Une impression domine à travers les 41 propositions formulées par l'UMP : le souci de construire une réponse crédible en matière d'immigration. Son projet se veut détaillé, argumenté, bourré de chiffres pour certains inédits. « Pour que les Français aient suffisamment confiance en notre capacité à appliquer nos propositions, nous nous efforçons de formuler des pistes de réformes claires et applicables, explique M. Mariton. Si nous faisions comme le FN, qui se paie de bons mots sans pouvoir mettre en oeuvre ce qu'il dit, nous serions immédiatement disqualifiés. »

Le projet de l'UMP ne contient plus de discours martiaux ou de propositions coups-de-poing sans lendemain comme c'était le cas du temps de Nicolas Sarkozy et de son conseiller venu de l'extrême droite, Patrick Buisson. Notamment à partir du discours de Grenoble de juillet 2010 jusqu'à la défaite à la présidentielle, en mai 2012. Un an et demi plus tard, l'idée d'une déchéance de nationalité a, par exemple, été remisée au placard.

Le projet se veut une synthèse des divers courants du parti. Des ex-ministres Brice Hortefeux à Jacques Toubon, les travaux préparatoires ont réuni des représentants de l'aile droite à celle plus modérée. « La politique d'immigration et d'asile ne fonctionne pas, mais nous ne sommes pas pour autant contre l'immigration et l'asile », résume M. Mariton. Les nouveaux chevaux de bataille de l'UMP sont « l'absence de moyens et de résultats », insiste-t-il.

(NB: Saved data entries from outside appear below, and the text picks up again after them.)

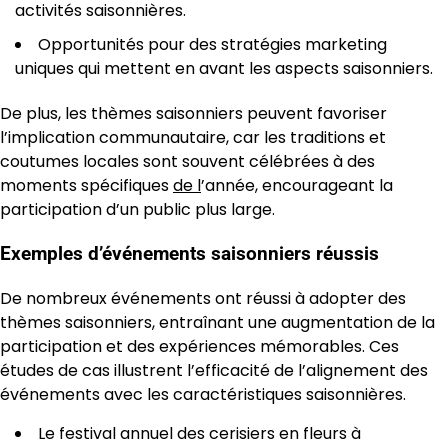
activités saisonnières.
Opportunités pour des stratégies marketing
uniques qui mettent en avant les aspects saisonniers.
De plus, les thèmes saisonniers peuvent favoriser
l’implication communautaire, car les traditions et
coutumes locales sont souvent célébrées à des
moments spécifiques
de l
’année, encourageant la
participation d’un public plus large.
Exemples d’événements saisonniers réussis
De nombreux événements ont réussi à adopter des
thèmes saisonniers, entraînant une augmentation de la
participation et des expériences mémorables. Ces
études de cas illustrent l’efficacité de l’alignement des
événements avec les caractéristiques saisonnières.
Le festival annuel des cerisiers en fleurs à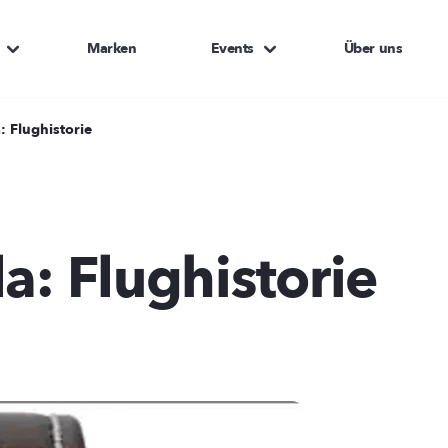
Marken
Events
Über uns
: Flughistorie
a: Flughistorie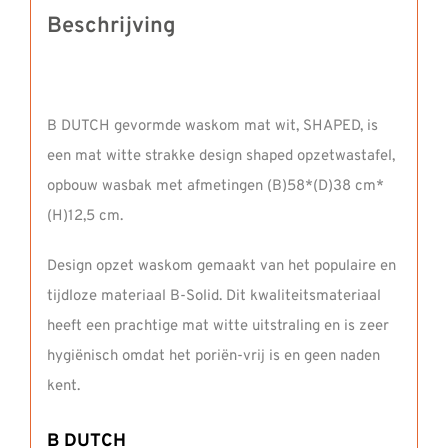
Beschrijving
B DUTCH gevormde waskom mat wit, SHAPED, is
een mat witte strakke design shaped opzetwastafel,
opbouw wasbak met afmetingen (B)58*(D)38 cm*
(H)12,5 cm.
Design opzet waskom gemaakt van het populaire en
tijdloze materiaal B-Solid. Dit kwaliteitsmateriaal
heeft een prachtige mat witte uitstraling en is zeer
hygiënisch omdat het poriën-vrij is en geen naden
kent.
B DUTCH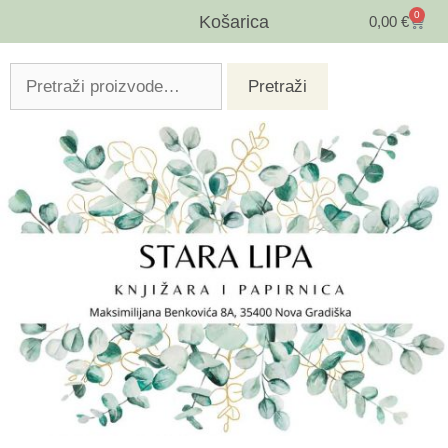
0
Košarica
0,00
€
Pretraži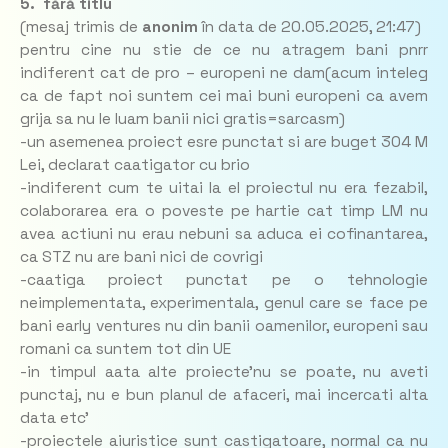
5. fără titlu
(mesaj trimis de
anonim
în data de
20.05.2025, 21:47)
pentru cine nu stie de ce nu atragem bani pnrr
indiferent cat de pro – europeni ne dam(acum inteleg
ca de fapt noi suntem cei mai buni europeni ca avem
grija sa nu le luam banii nici gratis=sarcasm)
-un asemenea proiect esre punctat si are buget 304 M
Lei, declarat caatigator cu brio
-indiferent cum te uitai la el proiectul nu era fezabil,
colaborarea era o poveste pe hartie cat timp LM nu
avea actiuni nu erau nebuni sa aduca ei cofinantarea,
ca STZ nu are bani nici de covrigi
-caatiga proiect punctat pe o tehnologie
neimplementata, experimentala, genul care se face pe
bani early ventures nu din banii oamenilor, europeni sau
romani ca suntem tot din UE
-in timpul aata alte proiecte'nu se poate, nu aveti
punctaj, nu e bun planul de afaceri, mai incercati alta
data etc'
-proiectele aiuristice sunt castigatoare, normal ca nu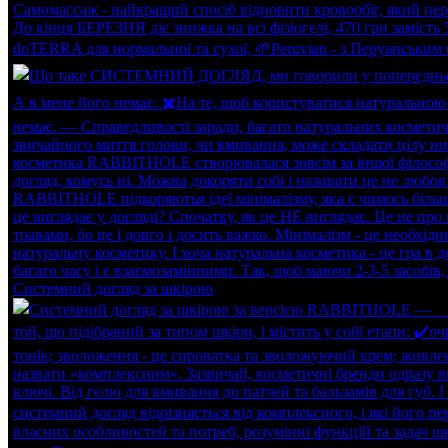
Системний догляд за шкірою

L'intitulé de la convention résume l'objectif : « Reprenons le contrôle. » Tant pis s'il lui faut pour cela passer sous silence les dix ans passés par Nicolas Sarkozy à la tête de la politique migratoire française (2002-2012). Le projet n'aborde pas non plus les questions d'identité et de nationalité, chères à la droite. Une autre convention devrait y être consacrée au printemps 2014. Juste avant les élections européennes cette fois.